TASK REQUIREMENTS - When copying the records below, keep every word as it is and drop the images.

DATA SHOWN -
****

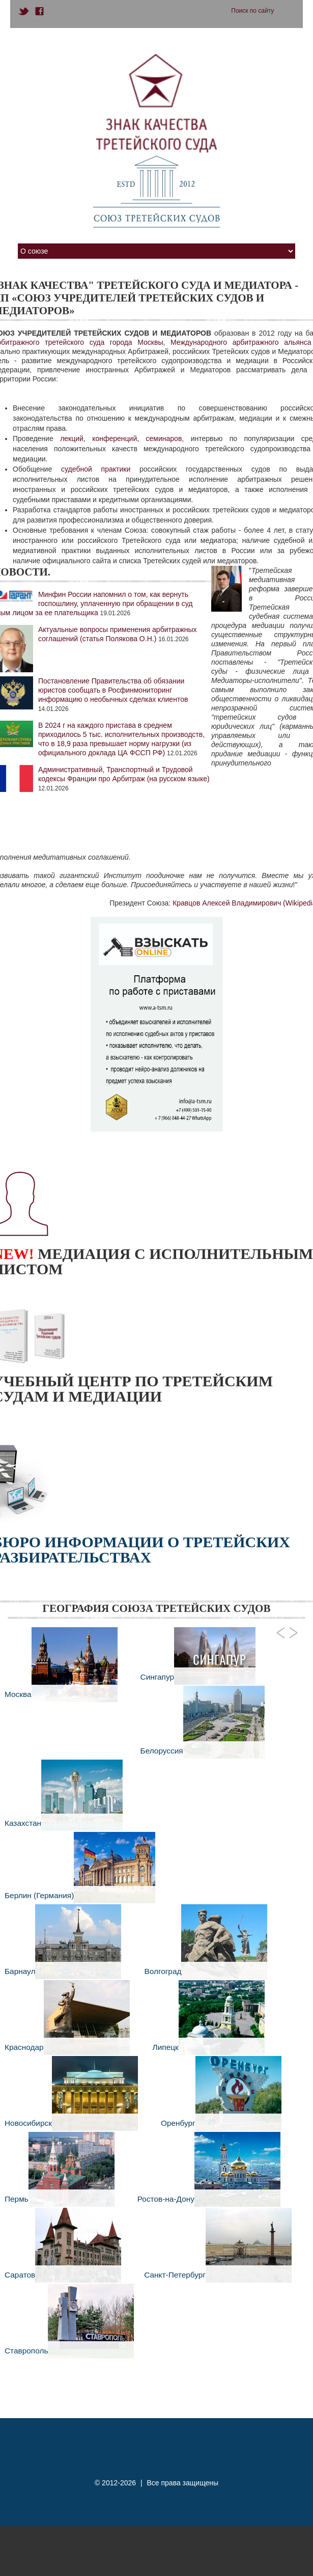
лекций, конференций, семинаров (121, 438)
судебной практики (95, 469)
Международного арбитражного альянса (240, 342)
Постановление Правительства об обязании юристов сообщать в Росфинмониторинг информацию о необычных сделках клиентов (113, 690)
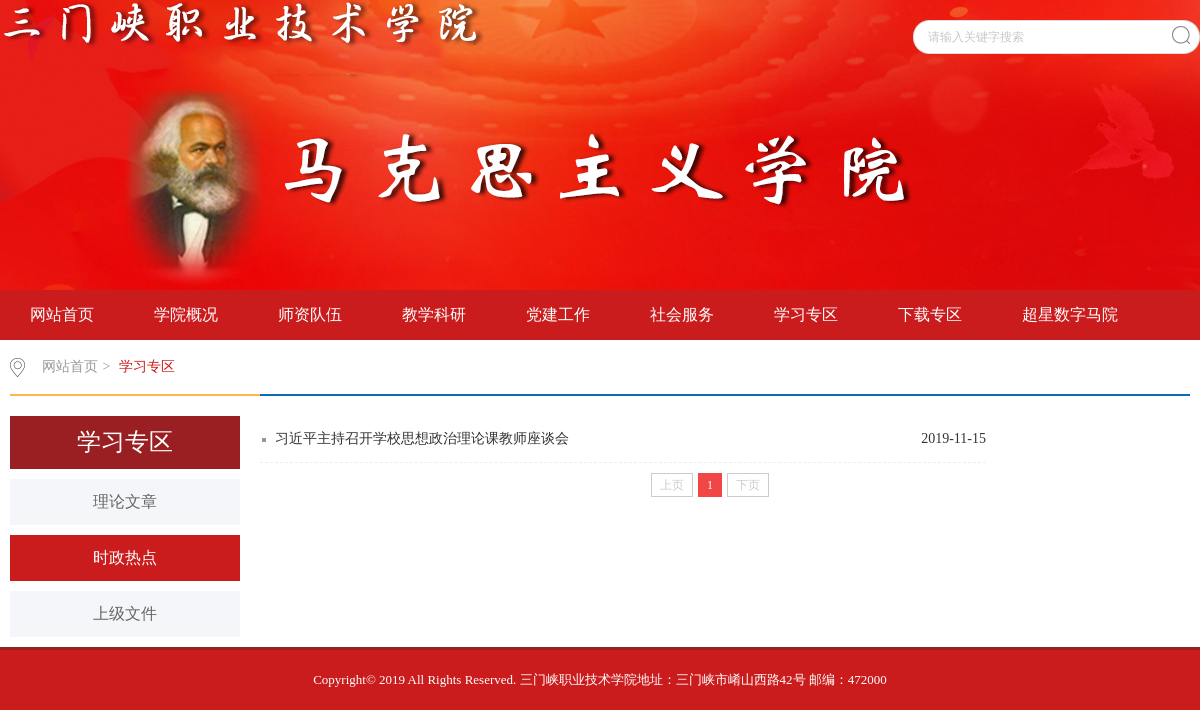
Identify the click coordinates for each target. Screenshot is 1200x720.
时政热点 (125, 557)
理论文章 (125, 501)
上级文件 (125, 613)
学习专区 (806, 314)
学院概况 (186, 314)
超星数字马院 (1070, 314)
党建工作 (558, 314)
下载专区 (930, 314)
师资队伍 (310, 314)
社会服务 (682, 314)
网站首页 (62, 314)
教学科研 (434, 314)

****

EXPECTED ANSWER -
лекций, конференций, семинаров (121, 438)
судебной практики (95, 469)
Международного арбитражного альянса (240, 342)
Постановление Правительства об обязании юристов сообщать в Росфинмониторинг информацию о необычных сделках клиентов (113, 690)
Identify the click coordinates for each target. Screenshot is 1200x720.
时政热点 (125, 557)
理论文章 (125, 501)
上级文件 (125, 613)
学习专区 (806, 314)
学院概况 (186, 314)
超星数字马院 (1070, 314)
党建工作 (558, 314)
下载专区 (930, 314)
师资队伍 (310, 314)
社会服务 (682, 314)
网站首页 (62, 314)
教学科研 (434, 314)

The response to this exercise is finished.